The solution was provided by my uncle (who sometimes reads this blog). He brought Dad a marvelous new device—an antenna signal splitter. With this piece of electrical wizardry, you could have two TVs attached to the same antenna! Who’d have believed such a thing was possible?

The secondary TV never worked very well, though. I don’t think that was the fault of the splitter; I think it was just a lousy TV, which explains why our aunt wanted to get rid of it in the first place.

I remember trying to watch a broadcast of “Hamlet,” performed at Elsinore Castle in Denmark, starring Christopher Plummer (that would have been 1964, according to IMDB). If I looked carefully, and worked my imagination hard, I could almost make out which shadow was saying what. To this day I still envision “Hamlet” as taking place in a snowstorm. (Note: this is not true. It just seemed like an amusing thing to say. And it wasn’t.)

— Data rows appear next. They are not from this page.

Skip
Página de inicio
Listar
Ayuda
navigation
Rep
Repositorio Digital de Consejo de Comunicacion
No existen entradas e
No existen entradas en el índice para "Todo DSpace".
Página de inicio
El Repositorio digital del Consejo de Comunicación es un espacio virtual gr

(I also remember trying to watch “Fractured Fairytales,” but “Hamlet” sounds classier.)

The other day, over at Facebook, our reader Aitchmark mentioned his old IBM Selectric typewriter. Even after all these years, that called forth a sort of reflexive envy in my heart.

How I wanted a Selectric! When I took typing class in high school, there was one Selectric for the whole class, and as it happened I was the first one to get to use it. Which was not a good thing, all in all, because when I had to move to a big Royal manual, after my turn was done, I felt like I was engraving stone tablets with bronze chisels.

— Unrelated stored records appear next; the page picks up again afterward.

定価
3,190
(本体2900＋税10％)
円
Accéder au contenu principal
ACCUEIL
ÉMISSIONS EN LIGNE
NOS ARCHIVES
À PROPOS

But my love for the Selectric abided. I got to use one in one of my many jobs, but I never was able to afford my own. What a dream it was… a typewriter that actually corrected your mistakes through just hitting a key. What a brave, new world we lived in!

Today there are probably people who’d give me one for the taking of it away.

Solid things, those Selectrics were. You could use them for boat anchors. Some are probably actually being used as boat anchors as I write.



Didn’t get any proofing done last night.
Tonight, I shall. A shrewd guy, my publisher. With me doing the final read-through, I can never blame anybody but myself for the typos that will—inevitably—show up, once the thing is published and out in front of God and everybody.

0 thoughts on “The future of the past”

  1. Well, at least now you have a better writing engine than any typewriter ever made.

    Or am I wrong again?

    (But I did love that old chunk of plastic & steel….)

  2. 1960s analog technology was nothing to sneeze at, nor the resourceful people who made do with it. People travelled to the moon in the late 1960s via analog technology, and that feat still hasn’t been equalled or surpassed in 36 years. Remember the scene in Apollo 13 when mission controllers at their consoles double-checked the astronaut’s math with slide rules? Things like that really happened.

  3. I was on the slide rule team in high school, for a while at least.

    I can also flake points from flint.

    And I had a typewriter.

    I’m just a mess of antique technology.